Fire on Beacon Hill
Leaving Loughborough,
Watching from a window of a speeding train
I saw the familiar streets and country lanes,
Backyard slums over zigzagging fences,
Telegraph poles that strung loops of wire behind them,
Their flickering shadows left to loom,
Characters soon forgotten in the sunlight.
Hunch-back mounds mantled in embroidery colours
Covered the downs of the countryside,
Dressed in changing shades of under blade grass,
Folded in the winds flow
Across blankets of green and flowers.
The waves of wind raked fields and twining rivers
Strode past my light-soaked eyes.
The sun glimmering through a cloudy sky,
Casting mottled hues upon
The far off hills of Charnwood.
The strange, quiet distance viewed from the window.
Scenery somehow unreal
In the comfortable rocking motion of the train
With only the sound of the wheels,
Jig, jogging drums along the railway.
Reminding me of very different times, so vivid in my mind.

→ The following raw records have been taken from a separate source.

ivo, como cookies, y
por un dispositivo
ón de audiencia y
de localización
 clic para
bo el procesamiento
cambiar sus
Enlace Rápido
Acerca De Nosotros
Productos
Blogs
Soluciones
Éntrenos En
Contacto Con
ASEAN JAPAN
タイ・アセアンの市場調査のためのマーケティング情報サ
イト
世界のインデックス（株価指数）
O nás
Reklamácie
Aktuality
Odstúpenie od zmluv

The familiar view of Beacon Hill upon the horizon.
Every day we had seen the view from my window
In our Loughborough house of Charnwood Road.

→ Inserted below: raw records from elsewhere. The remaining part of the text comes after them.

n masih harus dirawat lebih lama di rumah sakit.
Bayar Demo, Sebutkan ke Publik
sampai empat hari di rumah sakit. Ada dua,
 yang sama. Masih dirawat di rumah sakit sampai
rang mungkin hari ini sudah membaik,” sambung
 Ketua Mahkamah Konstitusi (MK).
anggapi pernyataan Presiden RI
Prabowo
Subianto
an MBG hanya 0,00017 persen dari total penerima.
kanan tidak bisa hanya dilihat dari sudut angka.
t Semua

For in recent weeks the knowledge of the inevitable
Was forever coming closer,
The time to leave Loughborough and lose each other forever.
In the days before, we made many visits to the forest
To walk among the ground ivy and heather.
Walking up high slopes, passing aged oak trees,
Along varicose paths of twisted roots,
Over rugged jags of flint jutting from the rocky ground.
This was Beacon Hill
In evenings of mellow Autumn skies.
To touch and hold each other,
To at least make this place known to us before parting.
The shouts of children, sound of roaming dogs,
Dog mess, mud and soggy moss,
Smell of damp rotting wood and scent.
Soaking our senses in the presence
Where russet ochre's of fallen leaves
Blended so well with the coats of animals,
Swift flocks of birds flew overhead on their way away .
A quivering breeze against our rugged clothes,
Giving our bodily curves away, whispering to our ears
As our hair was blown into knots.
Nothing could really be said
Other than what was seen and felt,
Just to remember those last days together.